Würde das Bundesverfassungsgericht der Vaterschaft des rechtlichen Vaters den Vorzug geben, kann dies außer mit der bestehenden sozial-familiären Beziehung nur noch mit der Paarbeziehung zwischen ihm und der Mutter begründet werden. Dies würde aber bedeuten, dass das ausschlaggebende Argument ein solches ist, das für das Kindeswohl völlig unbeachtlich ist. Außerdem ist es angesichts der hohen Zahl von Trennungen und Scheidungen grundsätzlich nicht unwahrscheinlich, dass die Paarbeziehung zur Mutter und infolge dessen die sozial-familiäre Beziehung zum Kind durch eine Eltern-Kind-Entfremdung zerbrechen könnte, die in etwa 20 % der Trennungs- und Scheidungsfälle ein schlimmes Schicksal für Trennungskinder ist. Ein solches Schicksal hingegen droht der leiblichen Vaterschaft nicht. Er ist mit der Mutter nicht (mehr) liiert und pflegt trotzdem eine sozial-familiäre Beziehung zum Kind. Eine Eltern-Kind-Entfremdung ist daher ausgeschlossen. Andernfalls wäre sie längst eingetreten. Die Vaterschaft des leiblichen Vaters stellt daher die für die Zukunft des Kindes stabilere dar. „Vor diesem Hintergrund vertritt der Väteraufbruch für Kinder e. V. die Ansicht, dass dem leiblichen Vater die Anerkennung der Vaterschaft ermöglicht und der Gesetzgeber aufgefordert werden muss, § 1600 Abs. 2 und Abs. 3 BGB innerhalb einer zu setzenden Frist zu reformieren. Bis zu dessen Gesetzesreform muss eine Übergangsmöglichkeit durch das Bundesverfassungsgericht angeordnet werden, damit dem Kindeswohl sofort gedient ist“, so Marcus Gnau, Jurist und Bundesvorstandsmitglied des Väteraufbruch für Kinder e.V.

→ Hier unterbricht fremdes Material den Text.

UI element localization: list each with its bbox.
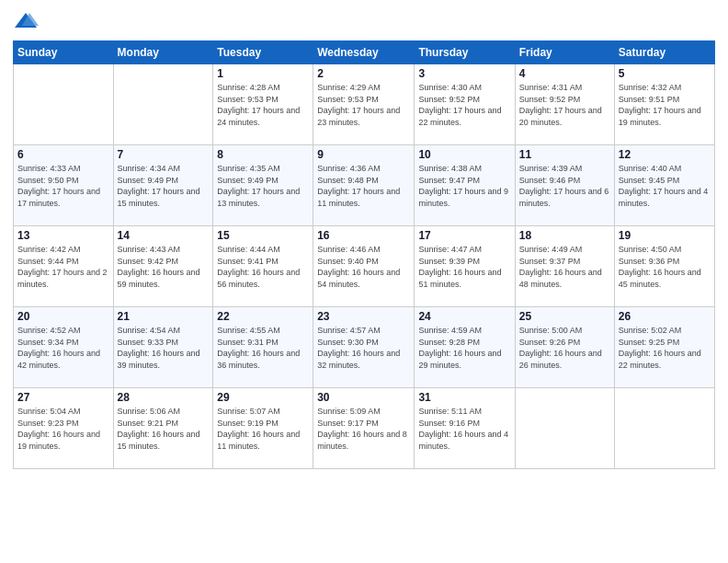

„Ob eine doppelte Vaterschaft angesichts der Reform des Abstammungsrechts („Mit-Mutterschaft“) mit dem Grundgesetz vereinbar ist, sollte das Bundesverfassungsgericht als Lösung des Problems prüfen. Denn wenn ein Kind zwei Mütter haben kann, was spricht dann gegen zwei Väter?“, so Marcus Gnau weiter.
[1]
EGMR: Beschwerdesache Ahrens gegen Deutschland, Urteil vom 22.03.2012, # 45071/09;
EGMR: Beschwerdesache Kautzor gegen Deutschland, Urteil vom 22.03.2012, # 23338/09.